→ EXERCISE DIRECTIONS
A word-for-word copy is needed of the line containing "reach customer operations." and every line after it through the end of the records below, leaving out all pictures.

--- RECORDS FOR THIS TASK Enclosed Below ---

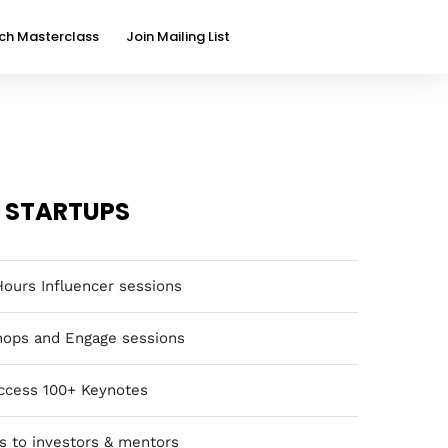
ch Masterclass
Join Mailing List
STARTUPS
Hours Influencer sessions
ops and Engage sessions
ccess 100+ Keynotes
s to investors & mentors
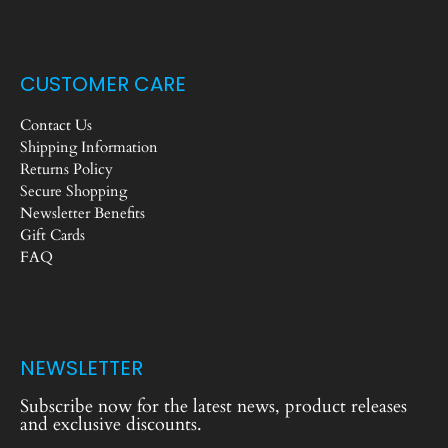
CUSTOMER CARE
Contact Us
Shipping Information
Returns Policy
Secure Shopping
Newsletter Benefits
Gift Cards
FAQ
NEWSLETTER
Subscribe now for the latest news, product releases
and exclusive discounts.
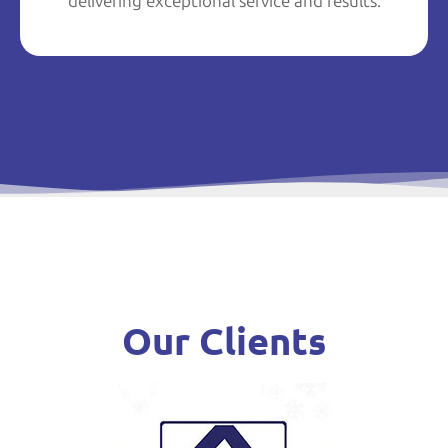
delivering exceptional service and results.
Our Clients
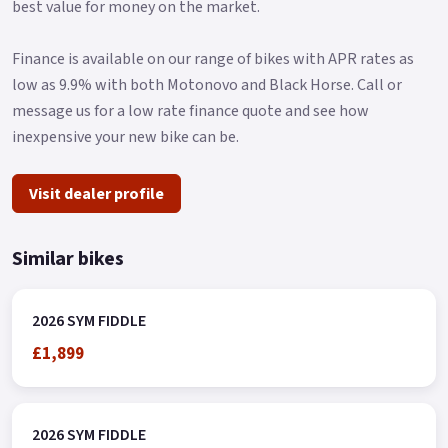
best value for money on the market.
Finance is available on our range of bikes with APR rates as
low as 9.9% with both Motonovo and Black Horse. Call or
message us for a low rate finance quote and see how
inexpensive your new bike can be.
Visit dealer profile
Similar bikes
2026 SYM FIDDLE
£1,899
2026 SYM FIDDLE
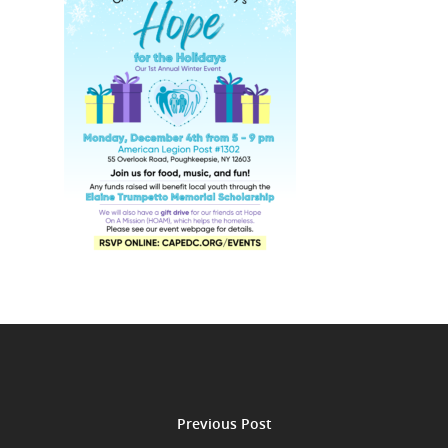
Previous Post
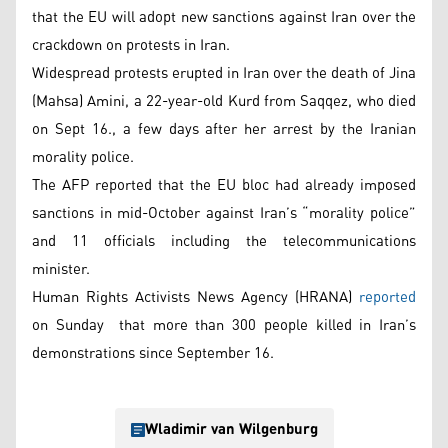
that the EU will adopt new sanctions against Iran over the
crackdown on protests in Iran.
Widespread protests erupted in Iran over the death of Jina
(Mahsa) Amini, a 22-year-old Kurd from Saqqez, who died
on Sept 16., a few days after her arrest by the Iranian
morality police.
The AFP reported that the EU bloc had already imposed
sanctions in mid-October against Iran’s “morality police”
and 11 officials including the telecommunications
minister.
Human Rights Activists News Agency (HRANA)
reported
on Sunday that more than 300 people killed in Iran’s
demonstrations since September 16.
Wladimir van Wilgenburg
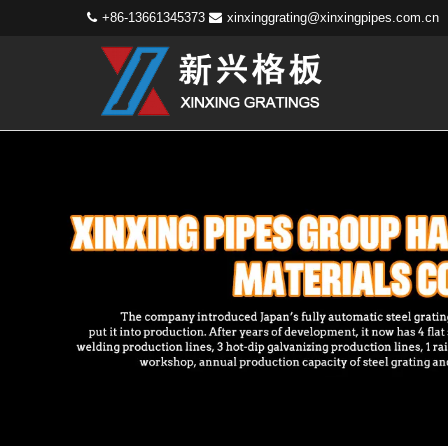
+86-13661345373
xinxinggrating@xinxingpipes.com.cn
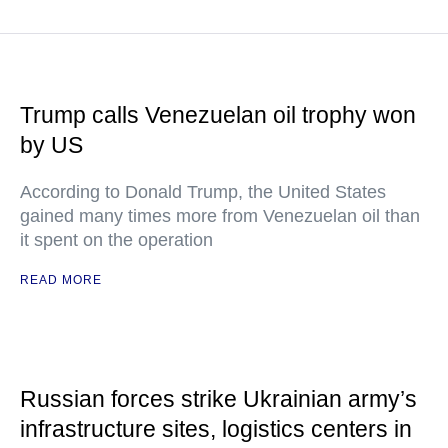
Trump calls Venezuelan oil trophy won
by US
According to Donald Trump, the United States
gained many times more from Venezuelan oil than
it spent on the operation
READ MORE
Russian forces strike Ukrainian army’s
infrastructure sites, logistics centers in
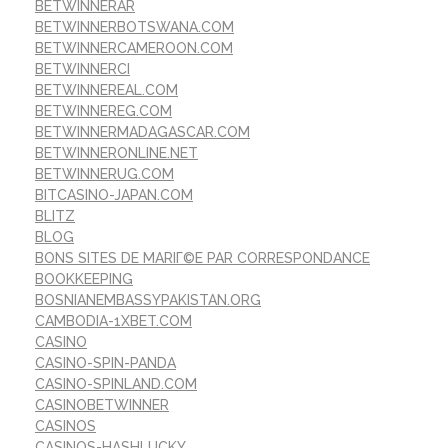
BETWINNERAR
BETWINNERBOTSWANA.COM
BETWINNERCAMEROON.COM
BETWINNERCI
BETWINNEREAL.COM
BETWINNEREG.COM
BETWINNERMADAGASCAR.COM
BETWINNERONLINE.NET
BETWINNERUG.COM
BITCASINO-JAPAN.COM
BLITZ
BLOG
BONS SITES DE MARIГ©E PAR CORRESPONDANCE
BOOKKEEPING
BOSNIANEMBASSYPAKISTAN.ORG
CAMBODIA-1XBET.COM
CASINO
CASINO-SPIN-PANDA
CASINO-SPINLAND.COM
CASINOBETWINNER
CASINOS
CASINOS-HASHLUCKY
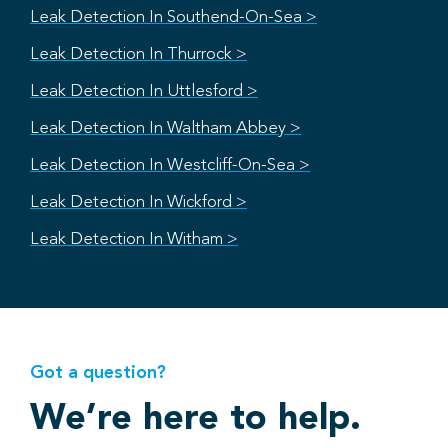
Leak Detection In Southend-On-Sea >
Leak Detection In Thurrock >
Leak Detection In Uttlesford >
Leak Detection In Waltham Abbey >
Leak Detection In Westcliff-On-Sea >
Leak Detection In Wickford >
Leak Detection In Witham >
Got a question?
We’re here to help.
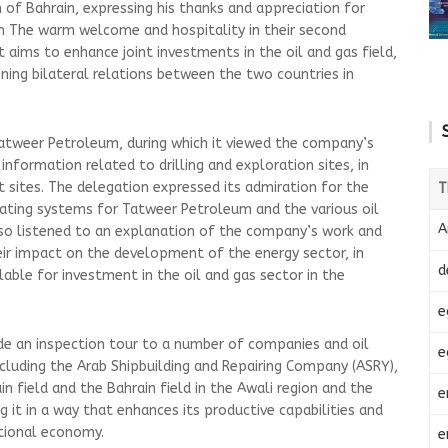
m of Bahrain, expressing his thanks and appreciation for
m The warm welcome and hospitality in their second
t aims to enhance joint investments in the oil and gas field,
ning bilateral relations between the two countries in
Tatweer Petroleum, during which it viewed the company’s
nformation related to drilling and exploration sites, in
t sites. The delegation expressed its admiration for the
T
ating systems for Tatweer Petroleum and the various oil
A
also listened to an explanation of the company’s work and
r impact on the development of the energy sector, in
d
lable for investment in the oil and gas sector in the
e
e an inspection tour to a number of companies and oil
e
ncluding the Arab Shipbuilding and Repairing Company (ASRY),
in field and the Bahrain field in the Awali region and the
e
g it in a way that enhances its productive capabilities and
ational economy.
e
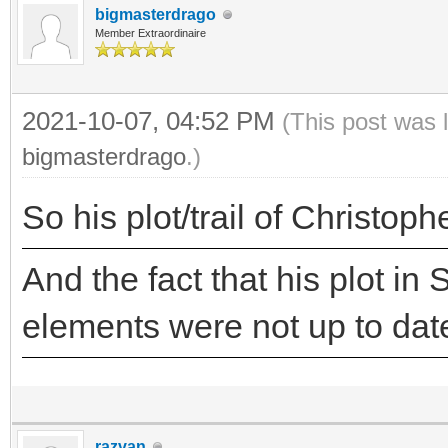
bigmasterdrago
Member Extraordinaire
2021-10-07, 04:52 PM
(This post was 
bigmasterdrago
.)
So his plot/trail of Christop
And the fact that his plot in 
elements were not up to da
razvan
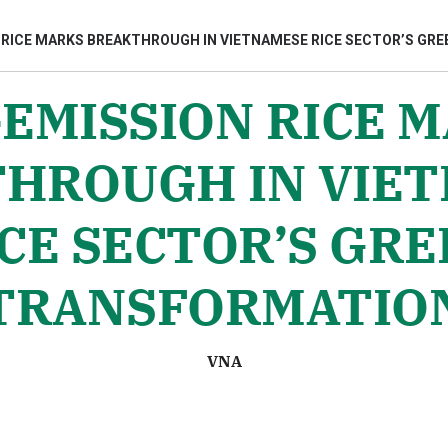
 RICE MARKS BREAKTHROUGH IN VIETNAMESE RICE SECTOR’S GR
EMISSION RICE 
bình luận
HROUGH IN VIE
CE SECTOR’S GR
TRANSFORMATIO
Hủy
G
VNA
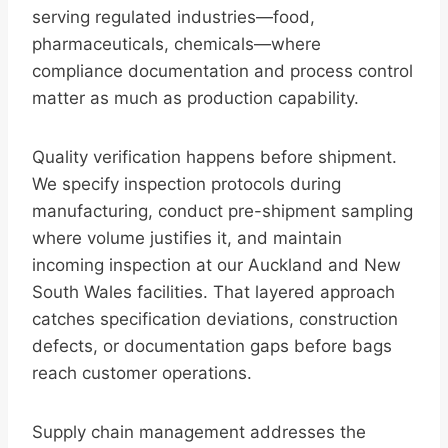
serving regulated industries—food,
pharmaceuticals, chemicals—where
compliance documentation and process control
matter as much as production capability.
Quality verification happens before shipment.
We specify inspection protocols during
manufacturing, conduct pre-shipment sampling
where volume justifies it, and maintain
incoming inspection at our Auckland and New
South Wales facilities. That layered approach
catches specification deviations, construction
defects, or documentation gaps before bags
reach customer operations.
Supply chain management addresses the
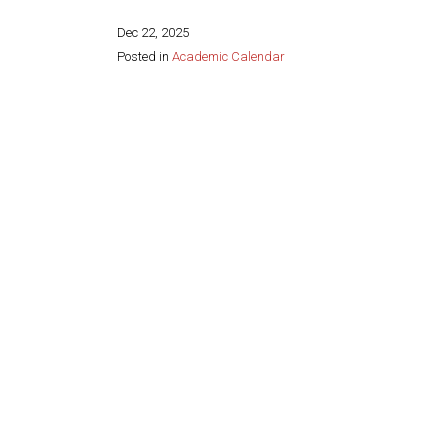
Dec 22, 2025
Posted in
Academic Calendar
Share this page:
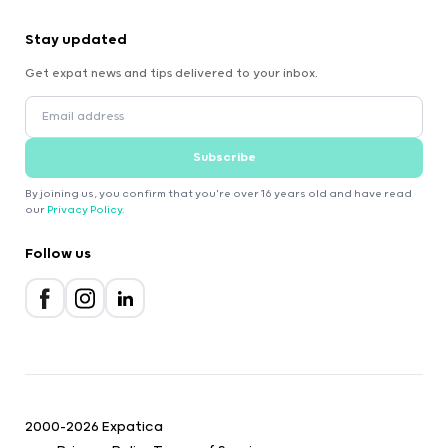
Stay updated
Get expat news and tips delivered to your inbox.
Subscribe
By joining us, you confirm that you're over 16 years old and have read
our
Privacy Policy
.
Follow us
2000-2026 Expatica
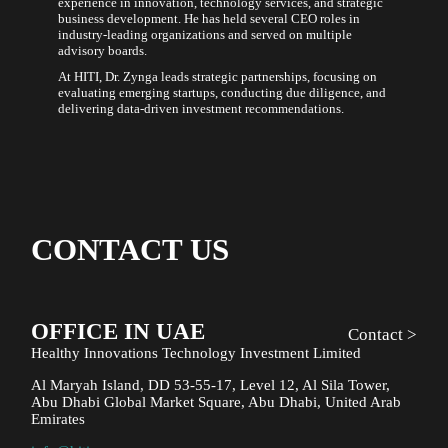
experience in innovation, technology services, and strategic
business development. He has held several CEO roles in
industry-leading organizations and served on multiple
advisory boards.
At HITI, Dr. Zynga leads strategic partnerships, focusing on
evaluating emerging startups, conducting due diligence, and
delivering data-driven investment recommendations.
CONTACT US
OFFICE IN UAE
Contact >
Healthy Innovations Technology Investment Limited
Al Maryah Island, DD 53-55-17, Level 12, Al Sila Tower,
Abu Dhabi Global Market Square, Abu Dhabi, United Arab
Emirates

--- End of Enclosed RECORDS FOR THIS TASK ---

→ WRITTEN SOLUTION
reach customer operations.
Supply chain management addresses the
Dec 22, 2025
Posted in
Academic Calendar
Share this page:
Stay updated
Get expat news and tips delivered to your inbox.
Subscribe
By joining us, you confirm that you're over 16 years old and have read
our
Privacy Policy
.
Follow us
2000-2026 Expatica
experience in innovation, technology services, and strategic
business development. He has held several CEO roles in
industry-leading organizations and served on multiple
advisory boards.
At HITI, Dr. Zynga leads strategic partnerships, focusing on
evaluating emerging startups, conducting due diligence, and
delivering data-driven investment recommendations.
CONTACT US
OFFICE IN UAE
Contact >
Healthy Innovations Technology Investment Limited
Al Maryah Island, DD 53-55-17, Level 12, Al Sila Tower,
Abu Dhabi Global Market Square, Abu Dhabi, United Arab
Emirates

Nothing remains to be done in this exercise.